=== PROMPT ===
Word for word, return every record that follows.

=== EXERCISE MATERIALS ===
"""

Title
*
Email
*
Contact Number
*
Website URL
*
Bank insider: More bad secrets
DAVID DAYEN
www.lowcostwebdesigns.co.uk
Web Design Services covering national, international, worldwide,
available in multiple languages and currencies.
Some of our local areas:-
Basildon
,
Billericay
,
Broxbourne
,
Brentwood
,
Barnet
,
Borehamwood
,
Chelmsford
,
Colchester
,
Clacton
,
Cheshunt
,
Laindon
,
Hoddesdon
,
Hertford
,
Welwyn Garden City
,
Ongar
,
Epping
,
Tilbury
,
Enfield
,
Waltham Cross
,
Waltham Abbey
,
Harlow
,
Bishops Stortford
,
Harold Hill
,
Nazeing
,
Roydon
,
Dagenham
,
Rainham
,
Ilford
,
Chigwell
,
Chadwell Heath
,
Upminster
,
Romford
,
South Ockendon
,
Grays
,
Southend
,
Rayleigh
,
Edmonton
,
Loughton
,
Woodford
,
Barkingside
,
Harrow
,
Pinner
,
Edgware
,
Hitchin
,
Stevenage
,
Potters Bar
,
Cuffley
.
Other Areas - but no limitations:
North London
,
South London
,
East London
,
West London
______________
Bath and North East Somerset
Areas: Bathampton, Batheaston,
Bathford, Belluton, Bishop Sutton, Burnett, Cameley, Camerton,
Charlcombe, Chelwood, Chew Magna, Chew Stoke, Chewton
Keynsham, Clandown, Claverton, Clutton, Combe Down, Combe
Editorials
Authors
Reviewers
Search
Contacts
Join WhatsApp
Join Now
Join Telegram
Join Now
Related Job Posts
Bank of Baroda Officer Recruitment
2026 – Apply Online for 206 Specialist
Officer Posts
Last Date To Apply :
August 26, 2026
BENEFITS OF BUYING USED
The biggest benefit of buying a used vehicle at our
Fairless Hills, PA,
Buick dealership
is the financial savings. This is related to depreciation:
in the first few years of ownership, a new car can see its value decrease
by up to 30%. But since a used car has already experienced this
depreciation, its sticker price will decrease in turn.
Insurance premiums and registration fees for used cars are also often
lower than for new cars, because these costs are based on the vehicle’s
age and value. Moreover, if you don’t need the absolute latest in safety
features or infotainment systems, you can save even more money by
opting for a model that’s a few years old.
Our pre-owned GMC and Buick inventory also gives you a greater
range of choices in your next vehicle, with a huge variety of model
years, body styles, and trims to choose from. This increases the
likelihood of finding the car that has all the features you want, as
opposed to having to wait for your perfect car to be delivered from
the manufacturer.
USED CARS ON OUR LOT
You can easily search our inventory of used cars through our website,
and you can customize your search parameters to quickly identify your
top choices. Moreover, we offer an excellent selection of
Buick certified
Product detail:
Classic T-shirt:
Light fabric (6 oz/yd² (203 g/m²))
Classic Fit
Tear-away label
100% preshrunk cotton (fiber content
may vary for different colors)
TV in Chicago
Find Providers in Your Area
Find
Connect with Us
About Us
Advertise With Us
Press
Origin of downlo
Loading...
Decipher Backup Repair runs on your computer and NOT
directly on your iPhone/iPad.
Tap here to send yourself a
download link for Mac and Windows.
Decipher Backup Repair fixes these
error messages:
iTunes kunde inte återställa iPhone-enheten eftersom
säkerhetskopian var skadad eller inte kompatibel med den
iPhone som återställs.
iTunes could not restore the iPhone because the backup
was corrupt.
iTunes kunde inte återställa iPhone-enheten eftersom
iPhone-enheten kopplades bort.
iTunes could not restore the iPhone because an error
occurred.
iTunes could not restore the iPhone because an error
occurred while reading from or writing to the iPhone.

"""

=== TASK ANSWER ===
Title
*
Email
*
Contact Number
*
Website URL
*
Bank insider: More bad secrets
DAVID DAYEN
www.lowcostwebdesigns.co.uk
Web Design Services covering national, international, worldwide,
available in multiple languages and currencies.
Some of our local areas:-
Basildon
,
Billericay
,
Broxbourne
,
Brentwood
,
Barnet
,
Borehamwood
,
Chelmsford
,
Colchester
,
Clacton
,
Cheshunt
,
Laindon
,
Hoddesdon
,
Hertford
,
Welwyn Garden City
,
Ongar
,
Epping
,
Tilbury
,
Enfield
,
Waltham Cross
,
Waltham Abbey
,
Harlow
,
Bishops Stortford
,
Harold Hill
,
Nazeing
,
Roydon
,
Dagenham
,
Rainham
,
Ilford
,
Chigwell
,
Chadwell Heath
,
Upminster
,
Romford
,
South Ockendon
,
Grays
,
Southend
,
Rayleigh
,
Edmonton
,
Loughton
,
Woodford
,
Barkingside
,
Harrow
,
Pinner
,
Edgware
,
Hitchin
,
Stevenage
,
Potters Bar
,
Cuffley
.
Other Areas - but no limitations:
North London
,
South London
,
East London
,
West London
______________
Bath and North East Somerset
Areas: Bathampton, Batheaston,
Bathford, Belluton, Bishop Sutton, Burnett, Cameley, Camerton,
Charlcombe, Chelwood, Chew Magna, Chew Stoke, Chewton
Keynsham, Clandown, Claverton, Clutton, Combe Down, Combe
Editorials
Authors
Reviewers
Search
Contacts
Join WhatsApp
Join Now
Join Telegram
Join Now
Related Job Posts
Bank of Baroda Officer Recruitment
2026 – Apply Online for 206 Specialist
Officer Posts
Last Date To Apply :
August 26, 2026
BENEFITS OF BUYING USED
The biggest benefit of buying a used vehicle at our
Fairless Hills, PA,
Buick dealership
is the financial savings. This is related to depreciation:
in the first few years of ownership, a new car can see its value decrease
by up to 30%. But since a used car has already experienced this
depreciation, its sticker price will decrease in turn.
Insurance premiums and registration fees for used cars are also often
lower than for new cars, because these costs are based on the vehicle’s
age and value. Moreover, if you don’t need the absolute latest in safety
features or infotainment systems, you can save even more money by
opting for a model that’s a few years old.
Our pre-owned GMC and Buick inventory also gives you a greater
range of choices in your next vehicle, with a huge variety of model
years, body styles, and trims to choose from. This increases the
likelihood of finding the car that has all the features you want, as
opposed to having to wait for your perfect car to be delivered from
the manufacturer.
USED CARS ON OUR LOT
You can easily search our inventory of used cars through our website,
and you can customize your search parameters to quickly identify your
top choices. Moreover, we offer an excellent selection of
Buick certified
Product detail:
Classic T-shirt:
Light fabric (6 oz/yd² (203 g/m²))
Classic Fit
Tear-away label
100% preshrunk cotton (fiber content
may vary for different colors)
TV in Chicago
Find Providers in Your Area
Find
Connect with Us
About Us
Advertise With Us
Press
Origin of downlo
Loading...
Decipher Backup Repair runs on your computer and NOT
directly on your iPhone/iPad.
Tap here to send yourself a
download link for Mac and Windows.
Decipher Backup Repair fixes these
error messages:
iTunes kunde inte återställa iPhone-enheten eftersom
säkerhetskopian var skadad eller inte kompatibel med den
iPhone som återställs.
iTunes could not restore the iPhone because the backup
was corrupt.
iTunes kunde inte återställa iPhone-enheten eftersom
iPhone-enheten kopplades bort.
iTunes could not restore the iPhone because an error
occurred.
iTunes could not restore the iPhone because an error
occurred while reading from or writing to the iPhone.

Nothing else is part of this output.